China no se ha destacado especialmente en estos años por dar recetas a nadie. Ni siquiera ha promovido una agenda propia. Las rituales declaraciones reclamando un mayor peso de las economías emergentes se han quedado en poco más que eso. Por el contrario, se ha sumado al clamoroso silencio de las grandes potencias respecto a los temas que en 2008 se consideraban “esenciales” para salir de la crisis, ya fuera la regulación de los mercados financieros, la supresión de los paraísos fiscales o la imposición de tasas a las plusvalías especulativas, medidas que han desaparecido del orden del día, mientras las letras negritas acompañan las exigencias de reducción de los coste del despido u otras similares. A día de hoy, es posible que Taiwán, un país a la intemperie en el orden internacional, se convierta en el primero en el mundo en introducir un impuesto específico a las plusvalías obtenidas en la Bolsa.

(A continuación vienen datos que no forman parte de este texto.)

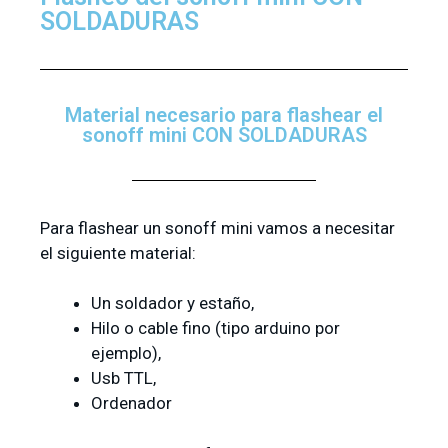
SOLDADURAS
Material necesario para flashear el
sonoff mini CON SOLDADURAS
Para flashear un sonoff mini vamos a necesitar
el siguiente material:
Un soldador y estaño,
Hilo o cable fino (tipo arduino por
ejemplo),
Usb TTL,
Ordenador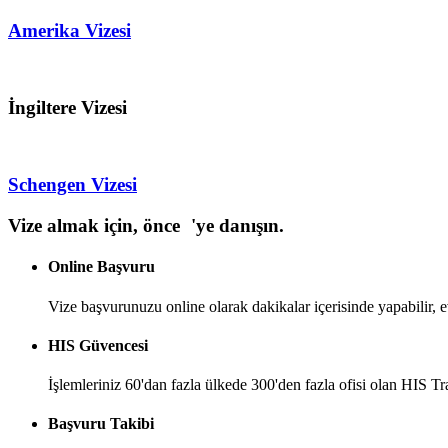
Amerika Vizesi
İngiltere Vizesi
Schengen Vizesi
Vize almak için, önce
'ye danışın.
Online Başvuru
Vize başvurunuzu online olarak dakikalar içerisinde yapabilir, evr
HIS Güvencesi
İşlemleriniz 60'dan fazla ülkede 300'den fazla ofisi olan HIS Tra
Başvuru Takibi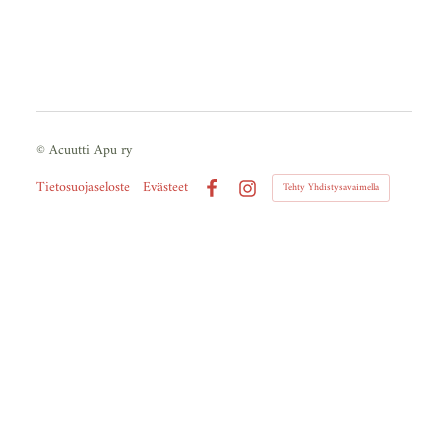
©
Acuutti Apu ry
Tietosuojaseloste
Evästeet
Tehty Yhdistysavaimella
Facebook
Instagram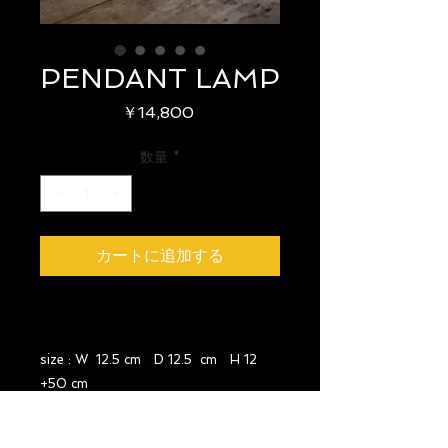
PENDANT LAMP
価
￥14,800
格
数量
*
カートに追加する
size : W 12.5 cm D 12.5 cm H 12
+50 cm
year : 1930's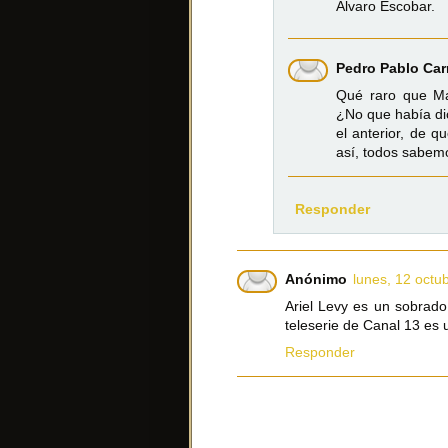
Álvaro Escobar.
Pedro Pablo Car
Qué raro que Mar
¿No que había d
el anterior, de 
así, todos sabemo
Responder
Anónimo
lunes, 12 octu
Ariel Levy es un sobrad
teleserie de Canal 13 es 
Responder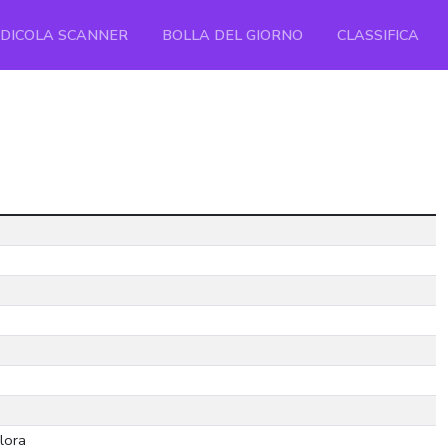
EDICOLA SCANNER
BOLLA DEL GIORNO
CLASSIFICA
lora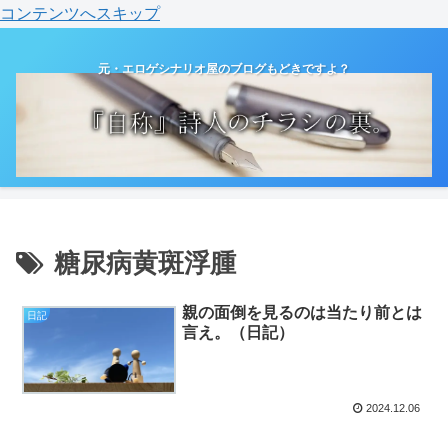
コンテンツへスキップ
元・エロゲシナリオ屋のブログもどきですよ？
糖尿病黄斑浮腫
親の面倒を見るのは当たり前とは
日記
言え。（日記）
2024.12.06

Ahora, en la cumbre del G20, China, junto a los demás países del grupo BRICS, se ha mostrado dispuesta a aportar más dinero al FMI para aumentar la cartera de recursos frente a la crisis. Pero con condiciones, claro. Cualquiera haría lo mismo si, como está ocurriendo, no se hubiera culminado aun, por ejemplo, la reforma aprobada en 2010 que le otorga más poder en dicha institución –junto a otras economías emergentes-, una decisión que tiene frenada el Congreso de EEUU.
China es el banquero del mundo, con una importante presencia del euro en su cartera de divisas. Difícilmente puede la destrucción de la moneda única mejorar sus finanzas, ni de ello depende el éxito o fracaso de sus estrategias de internacionalización del yuan, cuyo avance se verá ralentizado por la actual crisis. El reminbi se ha venido apreciando estos años de forma significativa hasta el punto de moderar la presión de Washington. Por el contrario, más le conviene a China mostrar una voluntad cooperativa, a sabiendas de que la propia inercia de los acontecimientos le conduce inexorablemente a la supremacía de la economía global, que podría producirse sin necesidad de recurrir a cataclismos mayores.

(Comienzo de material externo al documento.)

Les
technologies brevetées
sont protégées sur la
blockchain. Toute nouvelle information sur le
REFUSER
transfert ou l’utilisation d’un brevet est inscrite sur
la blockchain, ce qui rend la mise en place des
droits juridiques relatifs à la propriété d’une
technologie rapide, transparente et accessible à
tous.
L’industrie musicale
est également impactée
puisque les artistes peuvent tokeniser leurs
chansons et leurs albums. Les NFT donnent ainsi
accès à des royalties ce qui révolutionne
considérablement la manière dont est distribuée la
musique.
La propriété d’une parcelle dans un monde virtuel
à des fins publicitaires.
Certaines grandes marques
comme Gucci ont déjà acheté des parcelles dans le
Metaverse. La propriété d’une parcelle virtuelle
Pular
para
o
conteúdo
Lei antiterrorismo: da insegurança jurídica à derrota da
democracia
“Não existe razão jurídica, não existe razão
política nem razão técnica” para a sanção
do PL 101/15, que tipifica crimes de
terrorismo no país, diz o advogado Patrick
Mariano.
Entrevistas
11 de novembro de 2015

Si el euro fracasa, será por culpa de la propia Europa que ha demostrado su ineptitud y falta de valor para afrontar una crisis como la griega y evitar su contagio, circunstancia que hace tiempo permitió comprender a Beijing que no cuenta con interlocutores a su altura en el Viejo Continente. China actúa en estos temas con sentido estratégico y cálculo global. No le importó perder mucho dinero en la crisis financiera asiática de los noventa porque el sentido de su acción iba mucho más allá del balance contable, el único documento que hoy parece servir de guía a nuestros líderes europeos.